Task objective
Determine how many lines in the listing below contain "executables", then give only that number.

Entries provided

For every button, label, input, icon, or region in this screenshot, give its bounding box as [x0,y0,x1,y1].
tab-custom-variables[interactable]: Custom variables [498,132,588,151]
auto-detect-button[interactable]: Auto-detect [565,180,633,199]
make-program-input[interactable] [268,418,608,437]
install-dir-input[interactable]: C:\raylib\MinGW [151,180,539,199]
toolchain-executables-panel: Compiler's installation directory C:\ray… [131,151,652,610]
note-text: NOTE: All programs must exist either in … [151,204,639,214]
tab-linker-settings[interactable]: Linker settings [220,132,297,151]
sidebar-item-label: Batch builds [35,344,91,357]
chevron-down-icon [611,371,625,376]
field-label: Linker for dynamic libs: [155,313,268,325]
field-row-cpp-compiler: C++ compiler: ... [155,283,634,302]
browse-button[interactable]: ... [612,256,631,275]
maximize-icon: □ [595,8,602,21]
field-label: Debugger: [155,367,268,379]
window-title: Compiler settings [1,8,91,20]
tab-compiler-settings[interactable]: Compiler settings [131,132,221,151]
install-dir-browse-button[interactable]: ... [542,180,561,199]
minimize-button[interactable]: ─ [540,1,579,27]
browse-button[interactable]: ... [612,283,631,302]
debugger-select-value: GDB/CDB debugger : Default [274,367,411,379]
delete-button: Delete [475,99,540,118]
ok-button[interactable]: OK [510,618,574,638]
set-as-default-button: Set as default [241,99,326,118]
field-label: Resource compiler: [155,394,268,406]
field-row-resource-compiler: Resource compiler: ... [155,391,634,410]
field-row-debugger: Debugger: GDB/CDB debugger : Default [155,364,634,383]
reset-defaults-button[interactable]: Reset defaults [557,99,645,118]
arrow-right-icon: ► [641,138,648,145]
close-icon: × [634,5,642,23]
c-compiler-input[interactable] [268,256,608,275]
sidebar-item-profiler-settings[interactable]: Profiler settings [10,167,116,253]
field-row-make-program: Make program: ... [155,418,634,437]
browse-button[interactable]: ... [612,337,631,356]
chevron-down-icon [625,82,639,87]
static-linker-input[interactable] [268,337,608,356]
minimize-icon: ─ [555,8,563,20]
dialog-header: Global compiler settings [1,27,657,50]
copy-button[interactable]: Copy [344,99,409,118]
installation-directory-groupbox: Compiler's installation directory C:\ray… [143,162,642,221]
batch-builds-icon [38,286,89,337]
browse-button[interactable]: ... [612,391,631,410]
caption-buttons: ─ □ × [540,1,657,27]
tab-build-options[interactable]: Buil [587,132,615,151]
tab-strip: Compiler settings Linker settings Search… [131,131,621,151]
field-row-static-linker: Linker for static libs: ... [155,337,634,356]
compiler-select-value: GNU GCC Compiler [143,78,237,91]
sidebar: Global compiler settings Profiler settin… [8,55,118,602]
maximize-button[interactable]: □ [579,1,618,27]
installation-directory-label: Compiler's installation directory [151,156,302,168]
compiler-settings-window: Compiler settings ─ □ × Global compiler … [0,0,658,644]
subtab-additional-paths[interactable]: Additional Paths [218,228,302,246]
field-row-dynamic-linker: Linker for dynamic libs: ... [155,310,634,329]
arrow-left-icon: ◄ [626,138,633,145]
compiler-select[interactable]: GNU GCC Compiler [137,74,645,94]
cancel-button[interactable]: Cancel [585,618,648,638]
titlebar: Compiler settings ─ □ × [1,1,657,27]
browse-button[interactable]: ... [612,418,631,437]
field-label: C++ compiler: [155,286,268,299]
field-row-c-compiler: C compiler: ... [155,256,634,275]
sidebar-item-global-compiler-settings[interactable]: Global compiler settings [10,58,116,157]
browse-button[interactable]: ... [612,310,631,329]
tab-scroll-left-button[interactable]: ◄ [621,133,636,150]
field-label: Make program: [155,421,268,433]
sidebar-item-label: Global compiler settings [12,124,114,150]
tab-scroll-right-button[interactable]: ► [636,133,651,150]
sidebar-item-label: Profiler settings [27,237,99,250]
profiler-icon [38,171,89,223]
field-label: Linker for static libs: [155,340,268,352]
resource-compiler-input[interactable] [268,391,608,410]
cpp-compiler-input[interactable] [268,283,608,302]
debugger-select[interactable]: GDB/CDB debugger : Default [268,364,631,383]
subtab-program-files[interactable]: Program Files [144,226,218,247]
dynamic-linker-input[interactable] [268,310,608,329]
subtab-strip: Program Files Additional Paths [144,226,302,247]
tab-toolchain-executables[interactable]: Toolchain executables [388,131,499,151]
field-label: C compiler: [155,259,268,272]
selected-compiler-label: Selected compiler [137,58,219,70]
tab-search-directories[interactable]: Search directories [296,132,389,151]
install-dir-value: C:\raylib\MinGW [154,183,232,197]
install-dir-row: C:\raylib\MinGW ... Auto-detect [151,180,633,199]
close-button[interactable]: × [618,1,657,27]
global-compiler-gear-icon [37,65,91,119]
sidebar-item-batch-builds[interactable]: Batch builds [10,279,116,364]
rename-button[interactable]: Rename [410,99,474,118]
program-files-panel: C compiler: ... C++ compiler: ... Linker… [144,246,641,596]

Solution for this task
2